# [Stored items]

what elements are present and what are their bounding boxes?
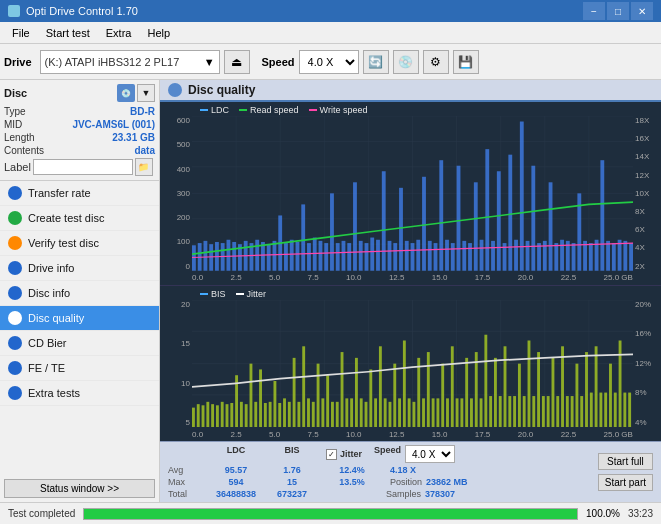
svg-rect-41 xyxy=(336,243,340,271)
sidebar-item-create-test-disc[interactable]: Create test disc xyxy=(0,206,159,231)
progress-label: 100.0% xyxy=(586,508,620,519)
create-test-disc-label: Create test disc xyxy=(28,212,104,224)
svg-rect-167 xyxy=(480,398,483,427)
menu-file[interactable]: File xyxy=(4,25,38,41)
svg-rect-152 xyxy=(408,398,411,427)
svg-rect-39 xyxy=(324,243,328,271)
sidebar-item-disc-info[interactable]: Disc info xyxy=(0,281,159,306)
sidebar-item-drive-info[interactable]: Drive info xyxy=(0,256,159,281)
svg-rect-114 xyxy=(226,404,229,427)
drive-selector[interactable]: (K:) ATAPI iHBS312 2 PL17 ▼ xyxy=(40,50,220,74)
refresh-button[interactable]: 🔄 xyxy=(363,50,389,74)
svg-rect-43 xyxy=(347,243,351,271)
settings-button[interactable]: ⚙ xyxy=(423,50,449,74)
svg-rect-111 xyxy=(211,404,214,427)
svg-rect-198 xyxy=(628,392,631,427)
sidebar-item-extra-tests[interactable]: Extra tests xyxy=(0,381,159,406)
svg-rect-46 xyxy=(365,243,369,271)
svg-rect-197 xyxy=(623,392,626,427)
svg-rect-67 xyxy=(485,149,489,271)
disc-quality-title: Disc quality xyxy=(188,83,255,97)
svg-rect-117 xyxy=(240,402,243,427)
svg-rect-37 xyxy=(313,238,317,271)
y-axis-left-1: 6005004003002001000 xyxy=(160,116,192,271)
svg-rect-188 xyxy=(580,396,583,427)
verify-test-disc-icon xyxy=(8,236,22,250)
disc-section-header: Disc xyxy=(4,87,27,99)
sidebar-item-cd-bier[interactable]: CD Bier xyxy=(0,331,159,356)
x-axis-1: 0.02.55.07.510.012.515.017.520.022.525.0… xyxy=(192,271,633,285)
minimize-button[interactable]: − xyxy=(583,2,605,20)
svg-rect-182 xyxy=(552,358,555,427)
svg-rect-34 xyxy=(296,242,300,271)
svg-rect-177 xyxy=(528,340,531,427)
svg-rect-74 xyxy=(526,241,530,271)
jitter-col-header: Jitter xyxy=(340,449,362,459)
stats-speed-select[interactable]: 4.0 XMax xyxy=(405,445,455,463)
toolbar: Drive (K:) ATAPI iHBS312 2 PL17 ▼ ⏏ Spee… xyxy=(0,44,661,80)
status-window-button[interactable]: Status window >> xyxy=(4,479,155,498)
legend-ldc: LDC xyxy=(211,105,229,115)
sidebar-item-fe-te[interactable]: FE / TE xyxy=(0,356,159,381)
max-bis: 15 xyxy=(266,477,318,487)
disc-quality-icon xyxy=(8,311,22,325)
sidebar-item-verify-test-disc[interactable]: Verify test disc xyxy=(0,231,159,256)
bis-chart: BIS Jitter 2015105 20%16%12%8%4% xyxy=(160,286,661,441)
svg-rect-145 xyxy=(374,398,377,427)
speed-select[interactable]: 4.0 X 2.0 X 8.0 X Max xyxy=(299,50,359,74)
charts-container: LDC Read speed Write speed 6005004003002… xyxy=(160,102,661,441)
label-browse-button[interactable]: 📁 xyxy=(135,158,153,176)
bis-chart-svg xyxy=(192,300,633,427)
svg-rect-121 xyxy=(259,369,262,427)
mid-value: JVC-AMS6L (001) xyxy=(72,119,155,130)
menu-help[interactable]: Help xyxy=(139,25,178,41)
label-input[interactable] xyxy=(33,159,133,175)
title-bar: Opti Drive Control 1.70 − □ ✕ xyxy=(0,0,661,22)
svg-rect-45 xyxy=(359,241,363,271)
position-label: Position xyxy=(390,477,422,487)
svg-rect-142 xyxy=(360,398,363,427)
eject-button[interactable]: ⏏ xyxy=(224,50,250,74)
svg-rect-173 xyxy=(508,396,511,427)
svg-rect-183 xyxy=(556,396,559,427)
start-part-button[interactable]: Start part xyxy=(598,474,653,491)
disc-button[interactable]: 💿 xyxy=(393,50,419,74)
svg-rect-47 xyxy=(370,238,374,271)
jitter-checkbox[interactable]: ✓ xyxy=(326,449,337,460)
samples-label: Samples xyxy=(386,489,421,499)
svg-rect-166 xyxy=(475,352,478,427)
samples-val: 378307 xyxy=(425,489,455,499)
maximize-button[interactable]: □ xyxy=(607,2,629,20)
svg-rect-138 xyxy=(341,352,344,427)
sidebar-item-transfer-rate[interactable]: Transfer rate xyxy=(0,181,159,206)
svg-rect-126 xyxy=(283,398,286,427)
svg-rect-38 xyxy=(319,241,323,271)
svg-rect-63 xyxy=(462,241,466,271)
svg-rect-36 xyxy=(307,243,311,271)
mid-key: MID xyxy=(4,119,22,130)
progress-bar-container xyxy=(83,508,578,520)
svg-rect-75 xyxy=(531,166,535,271)
drive-label: Drive xyxy=(4,56,32,68)
svg-rect-72 xyxy=(514,240,518,271)
disc-options-button[interactable]: ▼ xyxy=(137,84,155,102)
menu-extra[interactable]: Extra xyxy=(98,25,140,41)
contents-value: data xyxy=(134,145,155,156)
svg-rect-118 xyxy=(245,404,248,427)
svg-rect-35 xyxy=(301,204,305,270)
svg-rect-195 xyxy=(614,392,617,427)
save-button[interactable]: 💾 xyxy=(453,50,479,74)
close-button[interactable]: ✕ xyxy=(631,2,653,20)
svg-rect-109 xyxy=(202,405,205,427)
svg-rect-178 xyxy=(532,396,535,427)
svg-rect-157 xyxy=(432,398,435,427)
sidebar-item-disc-quality[interactable]: Disc quality xyxy=(0,306,159,331)
create-test-disc-icon xyxy=(8,211,22,225)
svg-rect-133 xyxy=(317,363,320,427)
svg-rect-171 xyxy=(499,396,502,427)
menu-start-test[interactable]: Start test xyxy=(38,25,98,41)
svg-rect-124 xyxy=(273,381,276,427)
svg-rect-77 xyxy=(543,241,547,271)
start-full-button[interactable]: Start full xyxy=(598,453,653,470)
drive-value: (K:) ATAPI iHBS312 2 PL17 xyxy=(45,56,180,68)
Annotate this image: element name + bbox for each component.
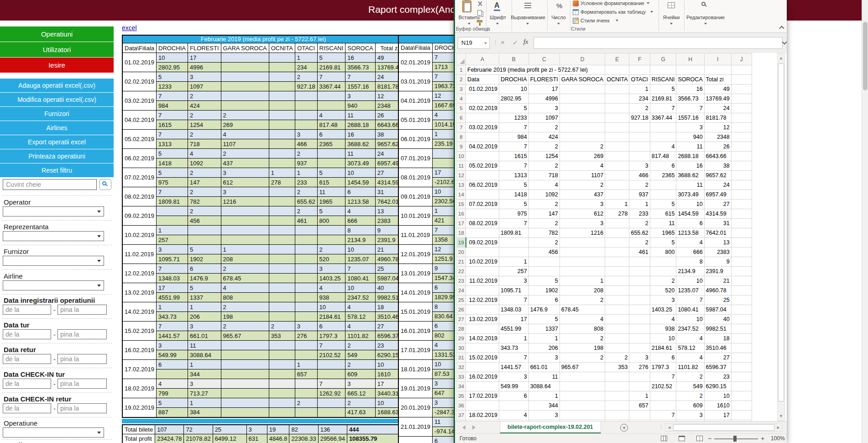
excel-cell[interactable]: 1403.25: [650, 305, 676, 315]
excel-cell[interactable]: 2: [559, 353, 605, 363]
excel-row-header[interactable]: 12: [457, 171, 466, 180]
excel-cell[interactable]: [629, 132, 650, 142]
excel-cell[interactable]: 3: [559, 200, 605, 209]
excel-cell[interactable]: 10: [704, 391, 731, 401]
airline-select[interactable]: [3, 280, 104, 290]
search-button[interactable]: [99, 179, 111, 190]
excel-row-header[interactable]: 6: [457, 113, 466, 123]
excel-cell[interactable]: 2: [528, 238, 559, 248]
excel-cell[interactable]: 938: [650, 324, 676, 334]
excel-row-header[interactable]: 37: [457, 411, 466, 420]
excel-cell[interactable]: 1: [528, 391, 559, 401]
excel-cell[interactable]: 40: [704, 315, 731, 324]
excel-cell[interactable]: [629, 65, 650, 75]
excel-row-header[interactable]: 30: [457, 343, 466, 353]
scroll-left-icon[interactable]: ◄: [666, 424, 673, 431]
excel-cell[interactable]: 16: [676, 161, 704, 171]
excel-cell[interactable]: 10: [650, 334, 676, 343]
excel-cell[interactable]: [731, 132, 752, 142]
excel-cell[interactable]: [466, 171, 499, 180]
excel-cell[interactable]: 1: [605, 200, 629, 209]
excel-cell[interactable]: 10: [676, 200, 704, 209]
sheet-prev-icon[interactable]: [462, 425, 465, 430]
excel-cell[interactable]: 520: [650, 286, 676, 295]
excel-row-header[interactable]: 11: [457, 161, 466, 171]
excel-cell[interactable]: [731, 382, 752, 391]
excel-cell[interactable]: [605, 238, 629, 248]
excel-cell[interactable]: [605, 161, 629, 171]
excel-cell[interactable]: 1107: [559, 171, 605, 180]
excel-cell[interactable]: 6290.15: [704, 382, 731, 391]
excel-cell[interactable]: 3: [528, 104, 559, 113]
excel-cell[interactable]: [559, 248, 605, 257]
excel-cell[interactable]: 276: [629, 363, 650, 372]
excel-cell[interactable]: 16: [676, 84, 704, 94]
excel-cell[interactable]: 7: [499, 295, 529, 305]
excel-cell[interactable]: 3088.64: [528, 382, 559, 391]
excel-cell[interactable]: Februarie 2019 (media profit pe zi - 572…: [466, 65, 499, 75]
excel-cell[interactable]: 278: [605, 209, 629, 219]
excel-cell[interactable]: 1809.81: [499, 228, 529, 238]
excel-cell[interactable]: 4551.99: [499, 324, 529, 334]
excel-cell[interactable]: 02.02.2019: [466, 104, 499, 113]
excel-cell[interactable]: [605, 295, 629, 305]
excel-cell[interactable]: 4: [676, 238, 704, 248]
excel-cell[interactable]: [731, 295, 752, 305]
excel-cell[interactable]: DROCHIA: [499, 75, 529, 84]
excel-cell[interactable]: [466, 343, 499, 353]
excel-cell[interactable]: [466, 267, 499, 276]
excel-cell[interactable]: [731, 190, 752, 200]
excel-cell[interactable]: [650, 190, 676, 200]
excel-cell[interactable]: 2365: [650, 171, 676, 180]
excel-cell[interactable]: [731, 113, 752, 123]
excel-row-header[interactable]: 24: [457, 286, 466, 295]
excel-cell[interactable]: [731, 363, 752, 372]
excel-cell[interactable]: 2: [676, 372, 704, 382]
excel-cell[interactable]: 269: [559, 152, 605, 161]
excel-cell[interactable]: 1: [629, 200, 650, 209]
excel-cell[interactable]: [605, 305, 629, 315]
excel-row-header[interactable]: 3: [457, 84, 466, 94]
excel-cell[interactable]: 661.01: [528, 363, 559, 372]
excel-cell[interactable]: [559, 267, 605, 276]
excel-cell[interactable]: 2391.9: [704, 267, 731, 276]
excel-cell[interactable]: 800: [650, 248, 676, 257]
excel-cell[interactable]: 4: [559, 161, 605, 171]
excel-cell[interactable]: [605, 65, 629, 75]
excel-cell[interactable]: 549: [676, 382, 704, 391]
excel-cell[interactable]: [731, 353, 752, 363]
excel-cell[interactable]: 2383: [704, 248, 731, 257]
excel-cell[interactable]: [559, 372, 605, 382]
excel-cell[interactable]: [731, 180, 752, 190]
excel-cell[interactable]: 26: [704, 142, 731, 152]
excel-row-header[interactable]: 5: [457, 104, 466, 113]
excel-cell[interactable]: 4: [676, 353, 704, 363]
excel-cell[interactable]: 1: [499, 334, 529, 343]
excel-cell[interactable]: [499, 238, 529, 248]
excel-cell[interactable]: 984: [499, 132, 529, 142]
excel-cell[interactable]: 05.02.2019: [466, 161, 499, 171]
excel-cell[interactable]: 2184.61: [650, 343, 676, 353]
excel-cell[interactable]: [605, 190, 629, 200]
excel-cell[interactable]: 3: [559, 219, 605, 228]
excel-cell[interactable]: 7: [499, 353, 529, 363]
excel-cell[interactable]: [559, 123, 605, 132]
excel-row-header[interactable]: 27: [457, 315, 466, 324]
excel-cell[interactable]: 3: [629, 353, 650, 363]
excel-cell[interactable]: 7: [650, 104, 676, 113]
excel-cell[interactable]: 1610: [704, 401, 731, 411]
excel-cell[interactable]: [650, 65, 676, 75]
excel-cell[interactable]: 2: [528, 219, 559, 228]
excel-cell[interactable]: 782: [528, 228, 559, 238]
excel-cell[interactable]: 7: [676, 104, 704, 113]
excel-cell[interactable]: 2: [559, 142, 605, 152]
data-inregistrarii-pina-la-field[interactable]: [58, 305, 107, 315]
scroll-up-icon[interactable]: ▲: [778, 54, 784, 62]
excel-cell[interactable]: 38: [704, 161, 731, 171]
excel-cell[interactable]: [559, 113, 605, 123]
excel-row-header[interactable]: 17: [457, 219, 466, 228]
excel-cell[interactable]: [605, 228, 629, 238]
excel-cell[interactable]: 1213.58: [676, 228, 704, 238]
excel-cell[interactable]: [559, 94, 605, 104]
excel-cell[interactable]: 5: [650, 84, 676, 94]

# [Exercise]
Tally the lines of the records above that contain the word "label". Give only the total.

# [Result]
7